Dalam tulisan yang sama, kemaren saya sampaikan bahwa permasalahan keberhasilan penerimaan pajak memang ada di internal dan eksternal DJP, tetapi untuk saat ini permasalahan besar yang belum tersentuh, atau tidak boleh disentuh adalah pihak eksternal yaitu pembayar pajak. Jika saja DJP tidak harus bergerilya mencari data, tentu tidak akan habis energy waktu hanya untuk gresek-gresek data. Pemimpin negara memberikan akses langsung untuk membuka data yang terkait dengan transaksi, sebagai bahan untuk melakukan cek silang atas transaksi keuangan yang terjadi, perlunya melanjutkan kembali data identitas tunggal yang melekat pada pribadi warga negara, mungkin saat ini NIK sudah cukup mewakilinya.

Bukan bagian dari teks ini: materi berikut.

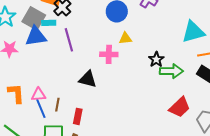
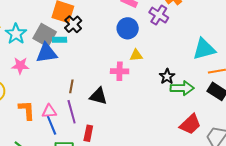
purple line: (69, 40) -> (72, 112), moved
brown line: (57, 105) -> (71, 86), moved

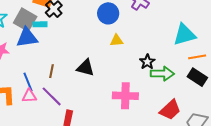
pink cross: (120, 71) -> (125, 96), moved, size x1.4
black triangle: (98, 96) -> (85, 68), moved
purple line: (72, 112) -> (52, 96), turned -30
blue line: (52, 125) -> (28, 82), moved

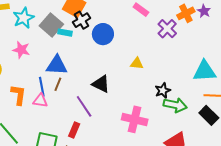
blue circle: (108, 13) -> (103, 34), moved
blue triangle: (27, 38) -> (57, 65), moved
brown line: (52, 71) -> (58, 84), moved
purple line: (52, 96) -> (84, 106), moved

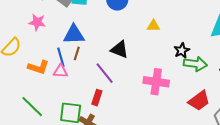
orange L-shape: (18, 95) -> (38, 67), turned 105

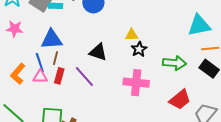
yellow triangle: (153, 26) -> (132, 35), moved
black star: (182, 50) -> (139, 49), moved
orange L-shape: (38, 67) -> (18, 74), turned 115
red rectangle: (97, 98) -> (59, 76), moved

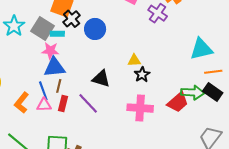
pink star: (15, 29) -> (50, 51), moved
green arrow: (174, 63) -> (193, 92), moved
red trapezoid: (180, 100) -> (178, 102), moved

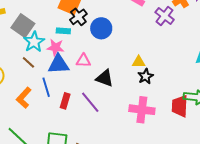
cyan star: (14, 26) -> (34, 42), moved
gray square: (43, 28) -> (23, 26), moved
brown line: (59, 86) -> (28, 62), moved, turned -64
red trapezoid: (178, 102) -> (180, 106), turned 130
pink triangle: (44, 105) -> (83, 61), moved

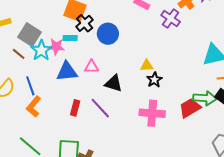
pink star: (55, 47) -> (56, 47), moved
brown line: (28, 62) -> (19, 54), moved
blue line: (46, 87) -> (30, 86), moved
red trapezoid: (180, 106) -> (190, 108), turned 60

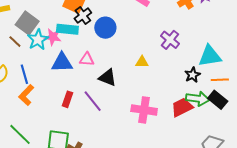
purple cross: (171, 19) -> (170, 40), moved
cyan rectangle: (70, 38) -> (67, 29), size x1.5
black star: (154, 80) -> (193, 75), moved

Mengintegrasikan seluruh data kepada sebuah identitas tunggal, dalam koordinasi antar kementerian dan lembaga yang kuat, dalam satu visi dan tidak cakar-cakaran.

Pemimpin harus menyadari bahwa selisih antara potensi penerimaan dan realisasi penerimaan pajak, semakin hari semakin besar, jurangnya semakin lama semakin dalam. Jadi apakah salah, jika saya katakan ini adalah sebuah kesalahan sebuah sistem, kesalahan yang sistemik, massif dan terstruktur yang tanpa disadari terjadi di negeri ini. Kalau bisa didukung, maka akan memperluas basis pengenaan pajak. Dan ini menurut saya akan lebih adil, lebih fair. Pajak tidak berburu di kebun binatang, bukan lu lagi lu lagi, tapi adil dan merata.

Bahkan jika kita merunut pada pesan BK di atas, secara ekstrim kita harus berani mengambil langkah strategi APBN itu harusnya surplus, minimal seimbang, sama besar antara penerimaan dan belanja pemerintah. Itu lebih logis, dan namanya bisa mengukur diri. Maka pilihan yang terbaik saat ini adalah meningkatkan penerimaan pajak, dengan cara yang baik untuk tujuan yang baik. Jangan sampai ada yang merasa dizholimi karena pajak. Orang boleh saja ngomong, bahwa kamu itu ngawur asal ngomong, tidak pakai landasan teori. Ya, saya memang jarang memakai teori barat dalam membuat landasan berpikir saya, karena saya orang timur, jadi saya memakai cara berpikir orang timur yang sederhana dan bersahaja. Negeri barat bukan negeri timur, dimana keilmuan dari sana sebagian besar tidak bisa dipakai di negeri ini, baik dalam bidang politik, kesehatan, dan pendidikan, apalagi dalam bidang keuangan. Negeri ini negeri spiritual lahir dan bathin,  dan dan saya berharap tidak menjadi negeri kapitalis. 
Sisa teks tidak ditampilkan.